### ASSIGNMENT
With the pictures left out, reproduce exactly the lines from the one containing "List each element" through the final line of the entries.

[Structured page parsing data]
━━━━━━━━━━
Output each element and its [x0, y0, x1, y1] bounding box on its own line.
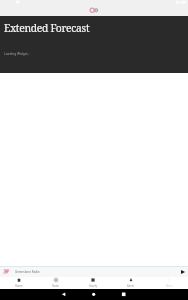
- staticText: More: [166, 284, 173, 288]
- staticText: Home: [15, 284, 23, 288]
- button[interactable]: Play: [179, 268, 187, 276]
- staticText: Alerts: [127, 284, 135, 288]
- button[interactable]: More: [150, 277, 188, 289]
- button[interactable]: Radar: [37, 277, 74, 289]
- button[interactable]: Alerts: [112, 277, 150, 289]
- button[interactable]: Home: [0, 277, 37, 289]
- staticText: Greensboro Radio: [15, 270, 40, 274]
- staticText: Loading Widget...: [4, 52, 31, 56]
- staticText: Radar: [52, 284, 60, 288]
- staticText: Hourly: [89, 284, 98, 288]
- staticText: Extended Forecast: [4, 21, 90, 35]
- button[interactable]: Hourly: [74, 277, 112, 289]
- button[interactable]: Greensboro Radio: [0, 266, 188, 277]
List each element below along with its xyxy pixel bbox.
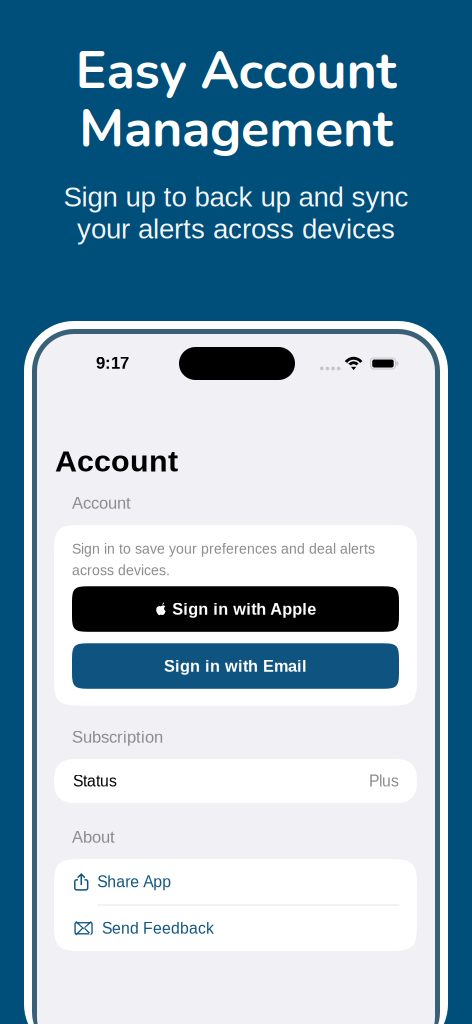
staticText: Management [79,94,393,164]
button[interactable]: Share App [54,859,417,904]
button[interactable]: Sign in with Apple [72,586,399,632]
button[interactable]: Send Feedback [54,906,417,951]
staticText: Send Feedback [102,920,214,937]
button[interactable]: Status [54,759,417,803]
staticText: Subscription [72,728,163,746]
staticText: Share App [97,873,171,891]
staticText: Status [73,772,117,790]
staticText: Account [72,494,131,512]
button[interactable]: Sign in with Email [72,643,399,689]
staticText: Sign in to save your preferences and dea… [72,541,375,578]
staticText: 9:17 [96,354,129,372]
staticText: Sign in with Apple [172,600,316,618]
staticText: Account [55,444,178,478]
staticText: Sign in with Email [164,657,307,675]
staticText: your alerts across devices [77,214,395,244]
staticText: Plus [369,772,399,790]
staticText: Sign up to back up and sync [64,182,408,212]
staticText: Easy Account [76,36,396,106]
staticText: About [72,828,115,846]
━━━━━━━━━━
### PROBLEM SOLUTION
List each element below along with its xyxy pixel bbox.
staticText: Management [79,94,393,164]
button[interactable]: Share App [54,859,417,904]
button[interactable]: Sign in with Apple [72,586,399,632]
button[interactable]: Send Feedback [54,906,417,951]
staticText: Send Feedback [102,920,214,937]
button[interactable]: Status [54,759,417,803]
staticText: Subscription [72,728,163,746]
staticText: Share App [97,873,171,891]
staticText: Status [73,772,117,790]
staticText: Account [72,494,131,512]
button[interactable]: Sign in with Email [72,643,399,689]
staticText: Sign in to save your preferences and dea… [72,541,375,578]
staticText: 9:17 [96,354,129,372]
staticText: Sign in with Apple [172,600,316,618]
staticText: Account [55,444,178,478]
staticText: Sign in with Email [164,657,307,675]
staticText: your alerts across devices [77,214,395,244]
staticText: Plus [369,772,399,790]
staticText: Sign up to back up and sync [64,182,408,212]
staticText: Easy Account [76,36,396,106]
staticText: About [72,828,115,846]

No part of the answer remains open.